OUTSIDE OF ACTING: I play with a group called Deya Dova. It’s tribal electronica. I haven’t been playing with them since I made the shift over from Australia, but they did a West Coast tour earlier this year and we did Burning Man and a bunch of other stuff.
BURNING MAN…Is my favorite place on planet earth. My first time was in 2012. My woman and I, that’s how we ended up together—from Burning Man that year. We’d met in 2011 and we were close from then, but it was at Burning Man, the year of fertility, funnily enough. It was such a powerful and incredible transformative experience for me; it was understanding the full potential of human creativity if unleashed, and the difference between time-is-money and time-is-art. This year we took my son there. I went by myself for the first few days, and then I was like, “This is ridiculous. They should be here.” So I flew them to the playa and my son loved it. We were worried because he’s a little Virgo and he’s super particular about textures, so I was like, “He’s going to hate the dust.” But he was a little dust dragon. We had him literally in a dragon suit for half the time. He was making dust angels. It was brilliant
PARENTHOOD: This is total biased parent shit, but [my son] is one of the most unique and individual little people that I’ve ever come across. He’s so vibrant and full of life.
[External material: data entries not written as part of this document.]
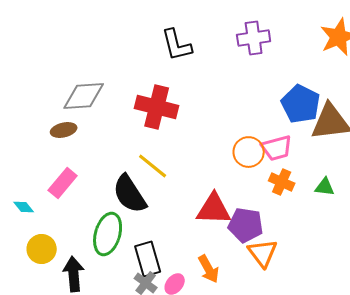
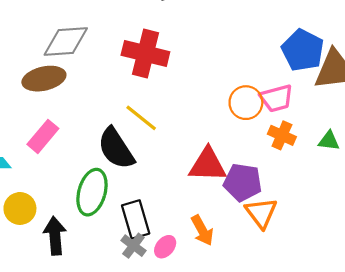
brown ellipse: (64, 130) -> (44, 79), size x1.5

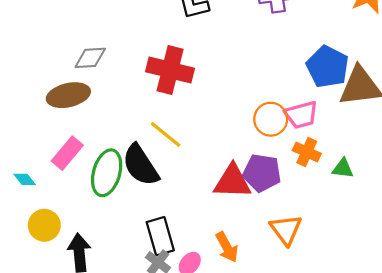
gray diamond: (66, 41) -> (90, 58), size x0.7
green triangle: (329, 141) -> (343, 168), moved
purple pentagon: (243, 182) -> (262, 173), moved
green ellipse: (92, 192) -> (107, 173), moved

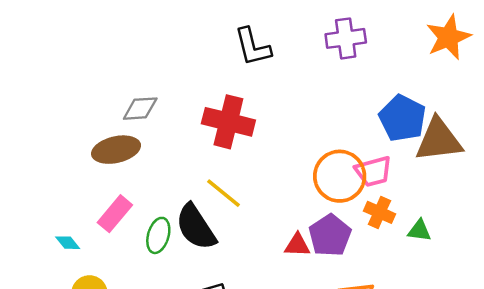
orange circle: (271, 119) -> (340, 176), size x1.4
green ellipse: (107, 173) -> (158, 235), size x0.7
purple pentagon: (262, 173) -> (330, 235), turned 30
red triangle: (232, 182) -> (297, 245), size x0.6

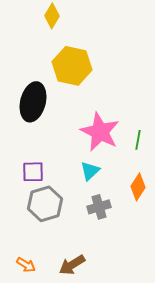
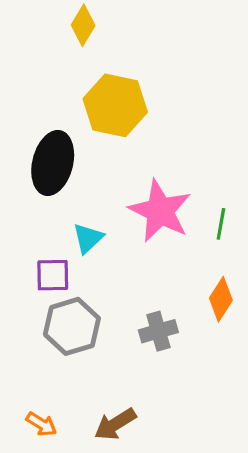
cyan triangle: (90, 171) -> (88, 238), moved

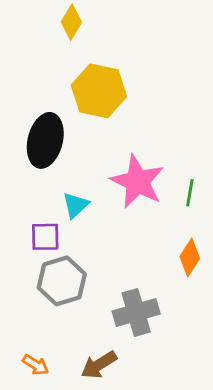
gray cross: (158, 331) -> (136, 313), moved, size x1.4

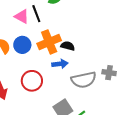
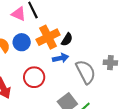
black semicircle: (68, 46) -> (67, 39), turned 112
gray semicircle: (84, 80) -> (86, 72), turned -100

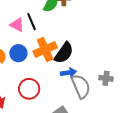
black semicircle: (67, 39) -> (64, 53), size x1.6
blue arrow: (61, 58) -> (68, 73), moved

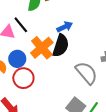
blue arrow: (68, 73) -> (65, 27), moved
red circle: (29, 89) -> (23, 78), moved

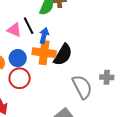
blue arrow: (65, 27) -> (44, 36), moved, turned -63
orange cross: (42, 48) -> (44, 53), turned 35

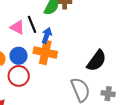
black semicircle: (63, 55) -> (97, 61), moved
gray cross: (107, 77) -> (108, 94), moved

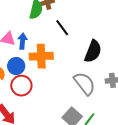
black line: (32, 24) -> (62, 28), moved
blue arrow: (47, 35) -> (22, 41), moved

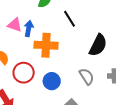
blue circle: (16, 66) -> (52, 81), moved
gray semicircle: (85, 84) -> (87, 76), size x0.7

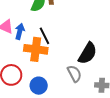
black line: (70, 19) -> (45, 36), moved
gray semicircle: (87, 76) -> (74, 74), moved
He’s such a musician already. He grabs his ukulele on the daily and jumps up and does little performances for us. My son is thing that made it all possible. It’s the same with all the red carpet stuff; it really puts things in perspective when you go from the glitz and the glam and the cars and the drivers and the ushering and the interviews and the photos, and come home and he wants to sit down and read The Lorax. I get to play with him on that level and then we wrestle. It brings it back down to basics and everything else seems really irrelevant and superfluous.
UP NEXT: I’m going to go back to Australia. I’m going to go chill out on a beach and go surfing every day and get my feet on the earth.
SEASON ONE OF MARVEL’S JESSICA JONES IS NOW AVAILABLE VIA NETFLIX.